Dataset content
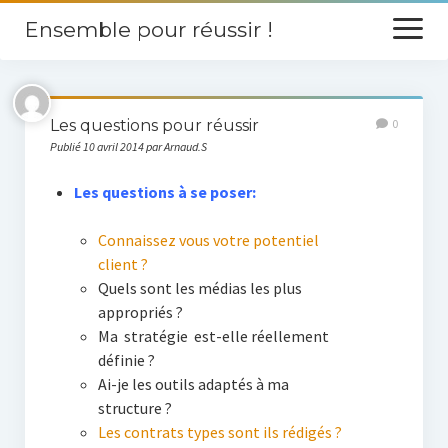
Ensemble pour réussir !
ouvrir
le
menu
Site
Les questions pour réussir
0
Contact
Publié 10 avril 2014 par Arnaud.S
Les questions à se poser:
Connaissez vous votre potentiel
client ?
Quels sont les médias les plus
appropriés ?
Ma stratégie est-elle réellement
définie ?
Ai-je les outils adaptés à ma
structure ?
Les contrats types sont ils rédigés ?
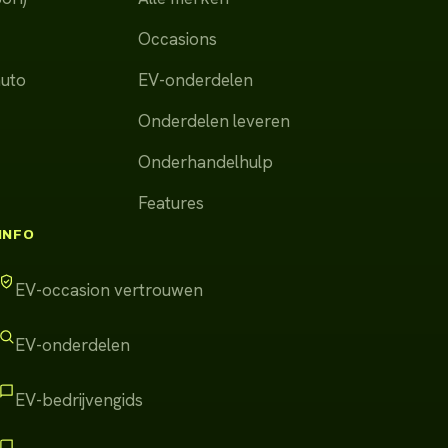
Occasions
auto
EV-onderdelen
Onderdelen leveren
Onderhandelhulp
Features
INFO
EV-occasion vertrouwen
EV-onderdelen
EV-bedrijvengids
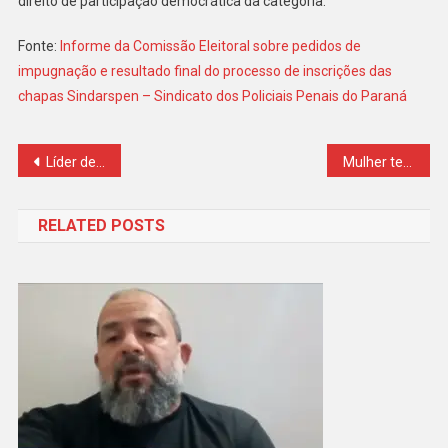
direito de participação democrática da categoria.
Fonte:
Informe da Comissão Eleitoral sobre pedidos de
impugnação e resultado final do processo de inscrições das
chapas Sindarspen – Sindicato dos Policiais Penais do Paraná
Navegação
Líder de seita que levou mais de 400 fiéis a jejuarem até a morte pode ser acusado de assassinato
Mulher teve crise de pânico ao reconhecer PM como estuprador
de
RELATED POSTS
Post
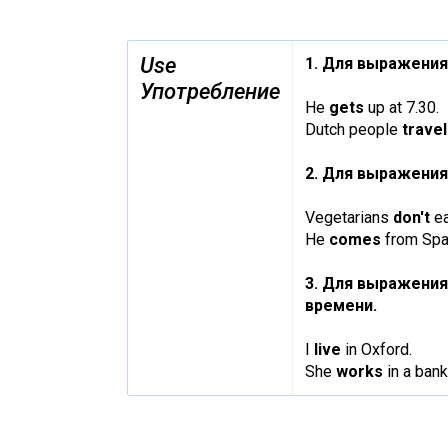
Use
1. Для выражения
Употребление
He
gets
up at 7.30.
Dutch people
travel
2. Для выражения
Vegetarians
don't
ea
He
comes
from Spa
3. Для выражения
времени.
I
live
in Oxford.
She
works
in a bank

...

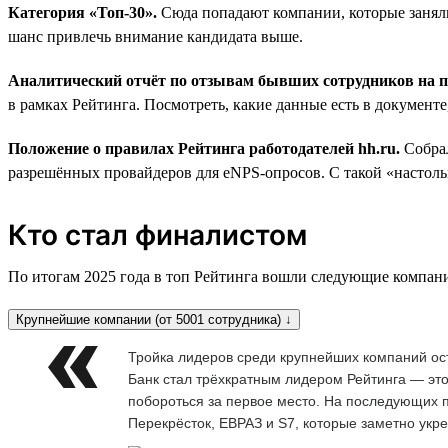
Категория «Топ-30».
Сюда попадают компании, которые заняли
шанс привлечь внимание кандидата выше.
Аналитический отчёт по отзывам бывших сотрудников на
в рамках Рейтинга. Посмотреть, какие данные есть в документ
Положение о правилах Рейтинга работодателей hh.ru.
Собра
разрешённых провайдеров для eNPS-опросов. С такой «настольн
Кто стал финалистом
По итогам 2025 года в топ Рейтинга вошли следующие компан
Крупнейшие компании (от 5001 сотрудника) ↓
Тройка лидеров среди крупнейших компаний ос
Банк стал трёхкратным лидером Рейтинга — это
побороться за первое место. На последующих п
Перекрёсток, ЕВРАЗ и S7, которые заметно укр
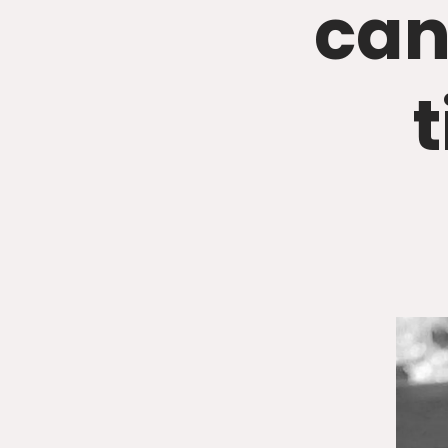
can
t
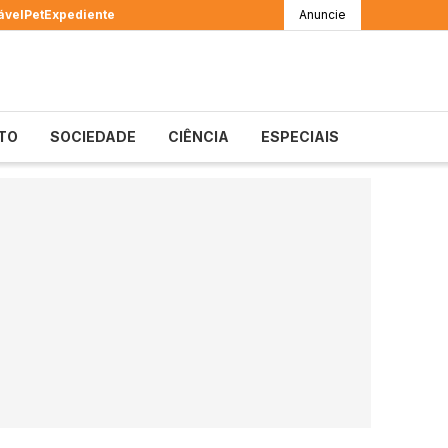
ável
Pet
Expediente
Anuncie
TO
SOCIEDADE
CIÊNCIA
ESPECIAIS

* * *

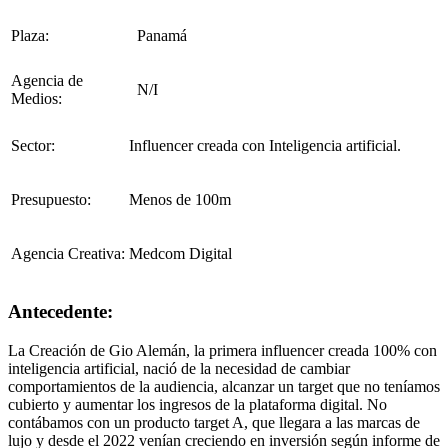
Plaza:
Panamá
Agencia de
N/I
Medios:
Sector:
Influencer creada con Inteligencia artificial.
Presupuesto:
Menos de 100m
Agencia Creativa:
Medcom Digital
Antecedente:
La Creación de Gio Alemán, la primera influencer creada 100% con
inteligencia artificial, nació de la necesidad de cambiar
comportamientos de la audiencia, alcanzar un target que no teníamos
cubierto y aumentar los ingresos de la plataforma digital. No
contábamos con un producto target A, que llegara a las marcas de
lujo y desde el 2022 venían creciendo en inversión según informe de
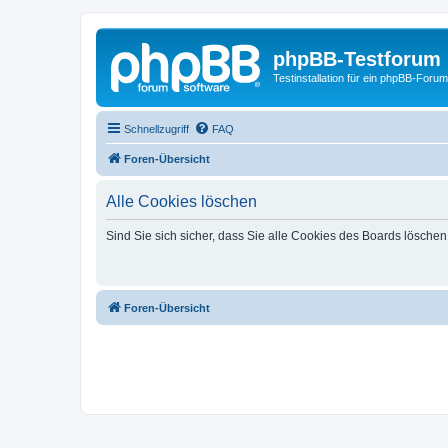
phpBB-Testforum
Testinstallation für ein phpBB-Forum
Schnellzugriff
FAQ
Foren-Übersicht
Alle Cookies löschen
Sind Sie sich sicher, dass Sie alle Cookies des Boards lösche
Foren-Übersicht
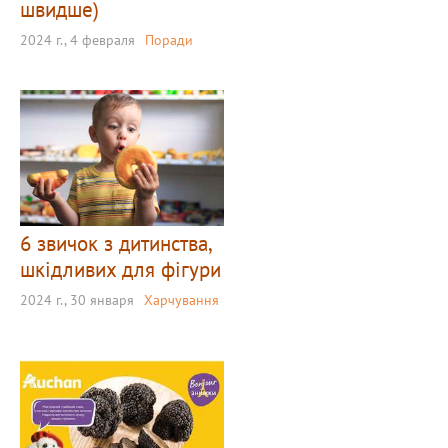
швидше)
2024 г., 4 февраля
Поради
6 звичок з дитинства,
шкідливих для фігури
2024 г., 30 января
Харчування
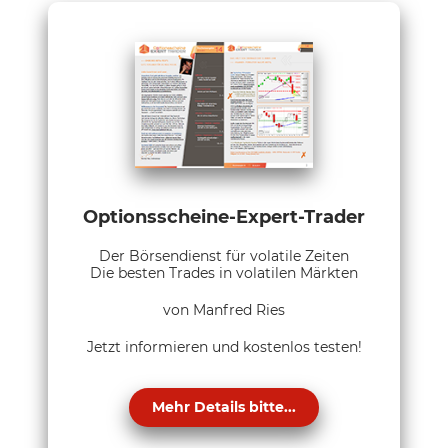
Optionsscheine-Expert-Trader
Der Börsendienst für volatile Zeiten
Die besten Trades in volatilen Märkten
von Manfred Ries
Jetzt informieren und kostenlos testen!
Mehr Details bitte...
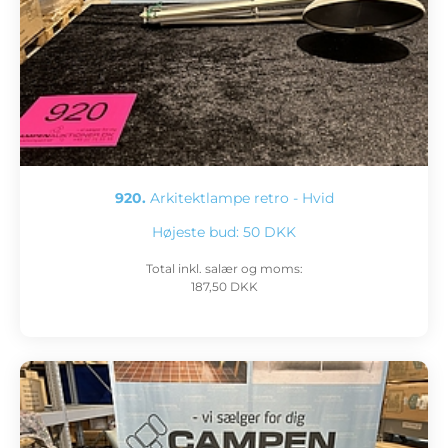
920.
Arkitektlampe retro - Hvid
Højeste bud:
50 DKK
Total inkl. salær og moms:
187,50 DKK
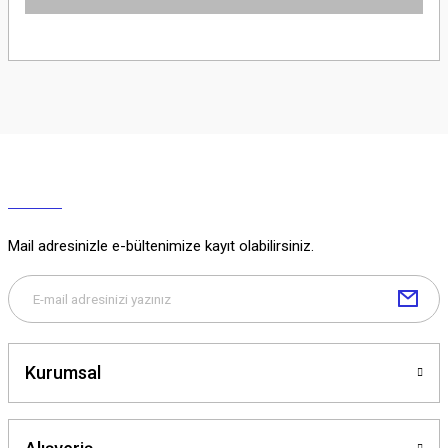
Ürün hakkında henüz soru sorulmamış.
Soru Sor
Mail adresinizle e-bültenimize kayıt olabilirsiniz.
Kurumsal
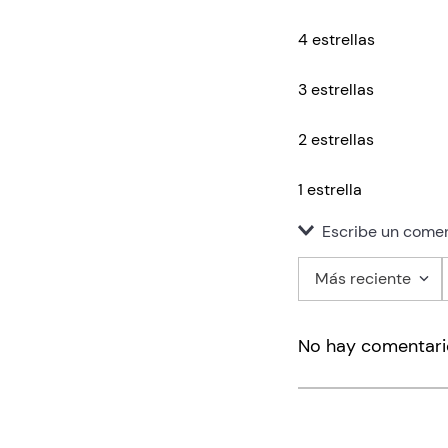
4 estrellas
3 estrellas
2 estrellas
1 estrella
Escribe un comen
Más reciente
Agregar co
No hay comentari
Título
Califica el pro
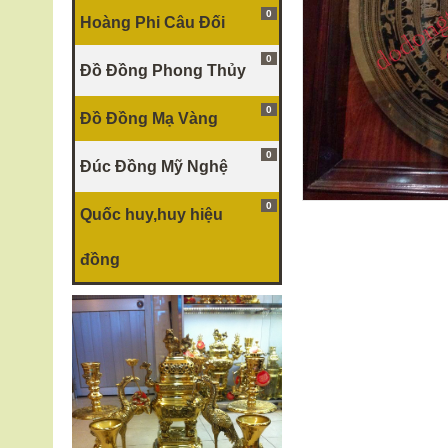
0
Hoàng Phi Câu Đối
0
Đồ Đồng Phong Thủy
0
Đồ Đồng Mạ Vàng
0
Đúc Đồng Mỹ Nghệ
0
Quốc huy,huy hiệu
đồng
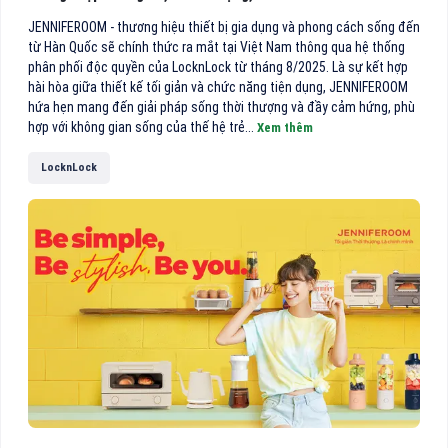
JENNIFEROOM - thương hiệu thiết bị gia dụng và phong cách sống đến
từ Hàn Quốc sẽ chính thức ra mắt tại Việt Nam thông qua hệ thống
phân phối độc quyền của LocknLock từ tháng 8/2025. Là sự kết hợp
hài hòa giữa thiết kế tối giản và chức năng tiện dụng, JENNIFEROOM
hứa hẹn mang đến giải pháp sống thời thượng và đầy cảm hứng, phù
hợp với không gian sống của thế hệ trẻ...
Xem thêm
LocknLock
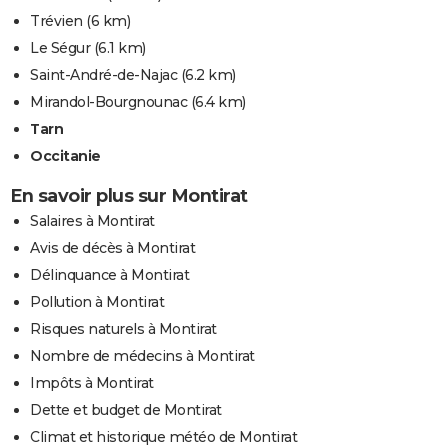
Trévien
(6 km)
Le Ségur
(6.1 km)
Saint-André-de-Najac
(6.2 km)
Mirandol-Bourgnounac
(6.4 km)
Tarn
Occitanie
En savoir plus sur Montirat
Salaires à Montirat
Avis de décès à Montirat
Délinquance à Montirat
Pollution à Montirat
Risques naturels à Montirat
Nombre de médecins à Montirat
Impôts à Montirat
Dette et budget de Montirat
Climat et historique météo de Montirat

Task item
What you return must match, character for character, the lines above from the one with "Más reciente" through the one with "Climat et historique météo de Montirat", minus any pictures.

Response to this task
Más reciente
Agregar co
No hay comentari
Título
Califica el pro
0
Hoàng Phi Câu Đối
0
Đồ Đồng Phong Thủy
0
Đồ Đồng Mạ Vàng
0
Đúc Đồng Mỹ Nghệ
0
Quốc huy,huy hiệu
đồng
JENNIFEROOM - thương hiệu thiết bị gia dụng và phong cách sống đến
từ Hàn Quốc sẽ chính thức ra mắt tại Việt Nam thông qua hệ thống
phân phối độc quyền của LocknLock từ tháng 8/2025. Là sự kết hợp
hài hòa giữa thiết kế tối giản và chức năng tiện dụng, JENNIFEROOM
hứa hẹn mang đến giải pháp sống thời thượng và đầy cảm hứng, phù
hợp với không gian sống của thế hệ trẻ...
Xem thêm
LocknLock
Trévien
(6 km)
Le Ségur
(6.1 km)
Saint-André-de-Najac
(6.2 km)
Mirandol-Bourgnounac
(6.4 km)
Tarn
Occitanie
En savoir plus sur Montirat
Salaires à Montirat
Avis de décès à Montirat
Délinquance à Montirat
Pollution à Montirat
Risques naturels à Montirat
Nombre de médecins à Montirat
Impôts à Montirat
Dette et budget de Montirat
Climat et historique météo de Montirat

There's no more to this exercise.